On the most ordinary of ordinary days this week, on a different campus but in my mind the same campus, the future was shattered with a methodical popping noise.
While the horror is still fresh, before we have satisfied ourselves with superficial understanding and moved on — oh yeah, another loner with a gun — I invoke this prayerful meditation from Rainer Maria Rilke’s “Letters to a Young Poet”:
“I would like to beg you, dear Sir, as well as I can, to have patience with everything unresolved in your heart and to try to love the questions themselves as if they were locked rooms or books written in a very foreign language. Don’t search for the answers, which could not be given to you now, because you would not be able to live them. And the point is, to live everything. Live the questions now. Perhaps then, someday far in the future, you will gradually, without even noticing it, live your way into the answer.”
Do we have the courage to live the questions right now, rather than slam the door shut on them? The questions are so piercing. Multiply a despairing “why?” by 32 — no, by 33 — and you have the latest tragedy. But where do we stop? Virginia Tech last Monday morning was just another day at the market in Baghdad; and in our own inner cities children are caught in the crossfire of someone else’s alienated malice on a regular basis. Unless the death count is enormous (“record setting”), the ongoing slaughter of innocents has almost ceased being news. It’s just more collateral damage.

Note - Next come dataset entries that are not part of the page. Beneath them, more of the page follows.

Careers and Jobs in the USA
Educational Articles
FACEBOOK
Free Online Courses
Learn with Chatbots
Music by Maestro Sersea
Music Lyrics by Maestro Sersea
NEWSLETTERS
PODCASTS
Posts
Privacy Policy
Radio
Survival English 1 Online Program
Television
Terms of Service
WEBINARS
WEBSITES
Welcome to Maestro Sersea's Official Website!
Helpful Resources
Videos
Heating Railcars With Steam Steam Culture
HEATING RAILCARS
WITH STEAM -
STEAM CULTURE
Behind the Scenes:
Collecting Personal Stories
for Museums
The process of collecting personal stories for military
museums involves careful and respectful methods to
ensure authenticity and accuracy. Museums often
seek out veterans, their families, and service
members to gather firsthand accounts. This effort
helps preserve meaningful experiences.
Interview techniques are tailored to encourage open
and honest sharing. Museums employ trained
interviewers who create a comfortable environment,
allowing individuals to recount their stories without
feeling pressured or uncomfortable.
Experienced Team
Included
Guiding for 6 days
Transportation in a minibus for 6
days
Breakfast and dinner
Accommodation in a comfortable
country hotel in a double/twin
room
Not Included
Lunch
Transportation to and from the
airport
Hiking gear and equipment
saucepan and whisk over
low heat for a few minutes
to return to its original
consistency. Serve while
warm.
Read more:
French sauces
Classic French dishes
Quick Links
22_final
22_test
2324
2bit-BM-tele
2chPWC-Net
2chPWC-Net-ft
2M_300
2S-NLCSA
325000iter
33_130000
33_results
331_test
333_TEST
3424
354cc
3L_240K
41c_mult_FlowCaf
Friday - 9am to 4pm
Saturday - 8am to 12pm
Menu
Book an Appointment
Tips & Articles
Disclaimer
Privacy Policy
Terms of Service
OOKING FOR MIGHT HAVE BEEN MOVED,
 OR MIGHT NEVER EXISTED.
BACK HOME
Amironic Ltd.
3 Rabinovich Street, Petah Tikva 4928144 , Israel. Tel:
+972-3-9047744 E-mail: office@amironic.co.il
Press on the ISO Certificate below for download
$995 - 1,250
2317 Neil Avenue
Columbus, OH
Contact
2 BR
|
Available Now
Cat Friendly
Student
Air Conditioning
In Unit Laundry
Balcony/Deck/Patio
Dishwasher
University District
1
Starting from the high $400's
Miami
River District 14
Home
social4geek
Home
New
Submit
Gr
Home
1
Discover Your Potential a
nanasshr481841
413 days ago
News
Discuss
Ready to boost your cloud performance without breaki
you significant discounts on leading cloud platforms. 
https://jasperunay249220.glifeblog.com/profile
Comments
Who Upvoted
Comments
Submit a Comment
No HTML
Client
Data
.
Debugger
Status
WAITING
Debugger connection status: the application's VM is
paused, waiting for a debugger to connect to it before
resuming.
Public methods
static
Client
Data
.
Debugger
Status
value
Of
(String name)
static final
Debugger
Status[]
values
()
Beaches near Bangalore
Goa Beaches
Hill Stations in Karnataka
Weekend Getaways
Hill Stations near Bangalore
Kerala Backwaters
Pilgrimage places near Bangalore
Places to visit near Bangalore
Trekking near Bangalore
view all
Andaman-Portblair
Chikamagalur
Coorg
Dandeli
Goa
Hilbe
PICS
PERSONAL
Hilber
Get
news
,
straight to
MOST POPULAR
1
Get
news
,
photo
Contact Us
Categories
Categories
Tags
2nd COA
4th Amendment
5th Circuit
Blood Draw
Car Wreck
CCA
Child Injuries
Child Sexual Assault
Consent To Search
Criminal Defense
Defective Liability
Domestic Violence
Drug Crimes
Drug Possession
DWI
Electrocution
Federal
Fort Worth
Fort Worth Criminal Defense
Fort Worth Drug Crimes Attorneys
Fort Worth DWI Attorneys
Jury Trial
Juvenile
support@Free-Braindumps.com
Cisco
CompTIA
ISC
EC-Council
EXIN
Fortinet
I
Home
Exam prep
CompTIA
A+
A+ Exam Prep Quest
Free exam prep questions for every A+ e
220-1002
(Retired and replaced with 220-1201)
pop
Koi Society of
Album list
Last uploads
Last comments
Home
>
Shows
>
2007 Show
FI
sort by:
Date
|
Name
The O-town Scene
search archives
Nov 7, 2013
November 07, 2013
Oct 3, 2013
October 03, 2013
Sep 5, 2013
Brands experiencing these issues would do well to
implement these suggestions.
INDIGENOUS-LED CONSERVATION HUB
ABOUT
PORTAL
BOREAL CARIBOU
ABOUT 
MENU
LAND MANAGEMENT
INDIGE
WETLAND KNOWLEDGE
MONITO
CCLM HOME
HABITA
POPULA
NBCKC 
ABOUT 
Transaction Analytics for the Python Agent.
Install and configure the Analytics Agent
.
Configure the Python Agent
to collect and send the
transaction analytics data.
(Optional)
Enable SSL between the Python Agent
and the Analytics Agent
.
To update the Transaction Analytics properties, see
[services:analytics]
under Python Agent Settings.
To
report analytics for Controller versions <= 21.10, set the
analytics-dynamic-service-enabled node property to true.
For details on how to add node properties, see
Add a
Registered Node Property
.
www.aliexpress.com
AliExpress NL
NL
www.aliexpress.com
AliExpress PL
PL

“The next decade will have no rules; the Virginia Tech tragedy is just a sign of things to come. There will be terrorists’ acts that will kill ten to twenty times this amount in the next few years. The only hope is for ordinary Americans to arm themselves.”
Well, OK . . .
This is an excerpt from the first press release I received in the wake of the Virginia Tech shootings (from a right-wing PR organization called Special Guests), so close on the heels of and intertwined with the unfolding news accounts it seemed like part of the event: the instant specter of a locked-down, fear-based, armed society. Get your Glock and get used to it!
I offer it here as another piece of ground glass in our meditation. We have to sit with this vision because it’s trying hard to become reality, and will succeed unless we begin the growing-up process Rilke prescribed for his young correspondent.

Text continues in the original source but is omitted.